# [WHAT IS BEING ASKED]
Taking each line of the records in turn, count those containing "Srebrenica" and report only the number.

[Stored dataset items]
= = = = =

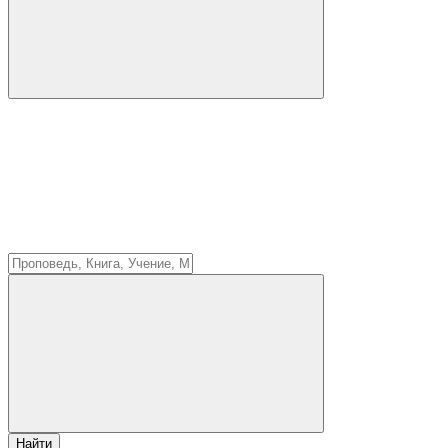
Найти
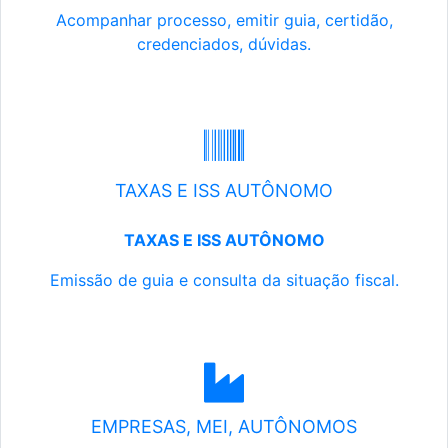
Acompanhar processo, emitir guia, certidão,
credenciados, dúvidas.
TAXAS E ISS AUTÔNOMO
TAXAS E ISS AUTÔNOMO
Emissão de guia e consulta da situação fiscal.
EMPRESAS, MEI, AUTÔNOMOS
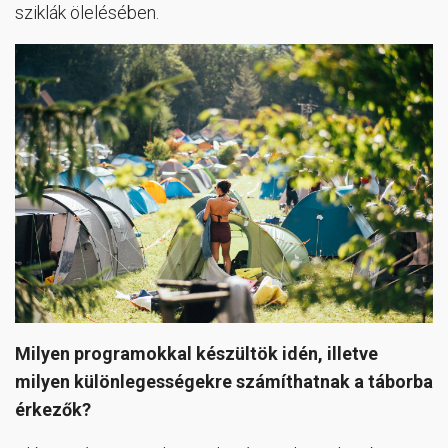
sziklák ölelésében.
Milyen programokkal készültök idén, illetve
milyen különlegességekre számíthatnak a táborba
érkezők?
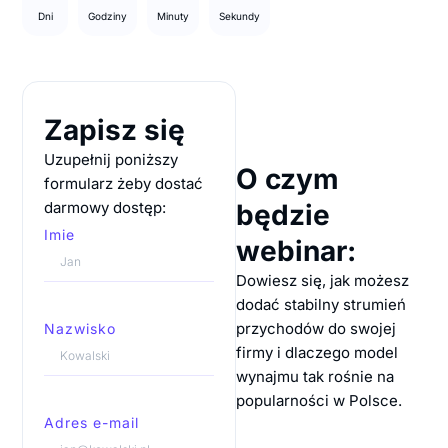
Dni
Godziny
Minuty
Sekundy
Zapisz się
Uzupełnij poniższy
O czym
formularz żeby dostać
darmowy dostęp:
będzie
Imie
webinar:
Dowiesz się, jak możesz
dodać stabilny strumień
przychodów do swojej
Nazwisko
firmy i dlaczego model
wynajmu tak rośnie na
popularności w Polsce.
Adres e-mail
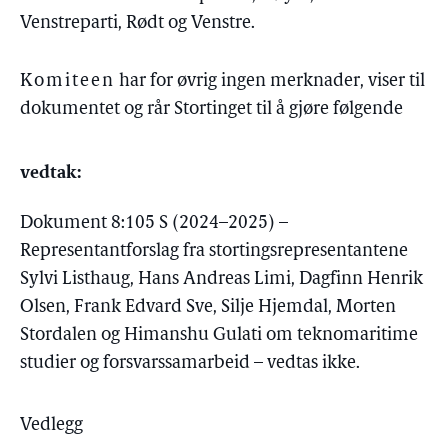
Venstreparti, Rødt og Venstre.
Komiteen
har for øvrig ingen merknader, viser til
dokumentet og rår Stortinget til å gjøre følgende
vedtak:
Dokument 8:105 S (2024–2025) –
Representantforslag fra stortingsrepresentantene
Sylvi Listhaug, Hans Andreas Limi, Dagfinn Henrik
Olsen, Frank Edvard Sve, Silje Hjemdal, Morten
Stordalen og Himanshu Gulati om teknomaritime
studier og forsvarssamarbeid – vedtas ikke.
Vedlegg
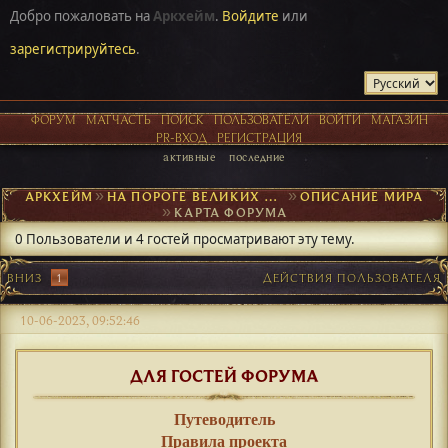
Добро пожаловать на
Аркхейм
.
Войдите
или
зарегистрируйтесь
.
ФОРУМ
МАТЧАСТЬ
ПОИСК
ПОЛЬЗОВАТЕЛИ
ВОЙТИ
МАГАЗИН
PR-ВХОД
РЕГИСТРАЦИЯ
активные
последние
АРКХЕЙМ
►
НА ПОРОГЕ ВЕЛИКИХ ОТКРЫТИЙ
►
ОПИСАНИЕ МИРА
►
КАРТА ФОРУМА
0 Пользователи и 4 гостей просматривают эту тему.
ВНИЗ
1
ДЕЙСТВИЯ ПОЛЬЗОВАТЕЛЯ
10-06-2023, 09:52:46
ДЛЯ ГОСТЕЙ ФОРУМА
Путеводитель
Правила проекта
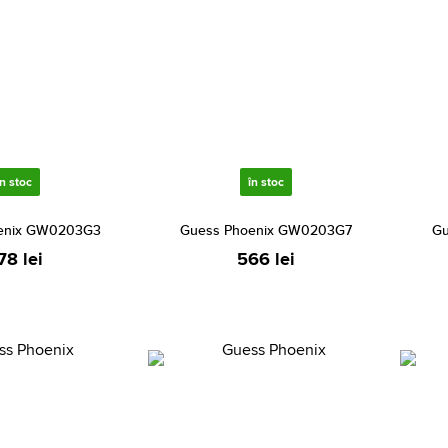
în stoc
în stoc
enix GW0203G3
Guess Phoenix GW0203G7
Gu
78 lei
566 lei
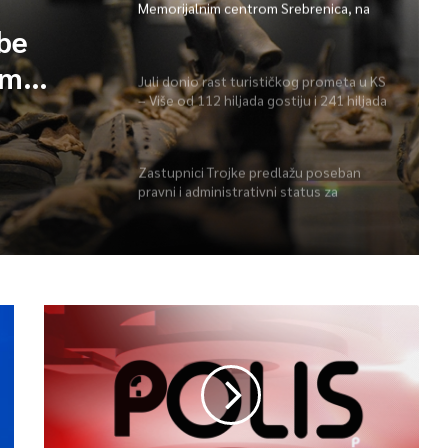
Memorijalnim centrom Srebrenica, na
spisku ukupno 26
obe
im
Juli donio rast turističkog prometa u KS
– Više od 112 hiljada gostiju i 241 hiljada
 spisku
noćenja
Zastupnici Trojke predlažu poseban
pravni i administrativni status za
Memorijalni centar Srebrenica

= = = = =

# [RESPONSE TO THIS TASK]
2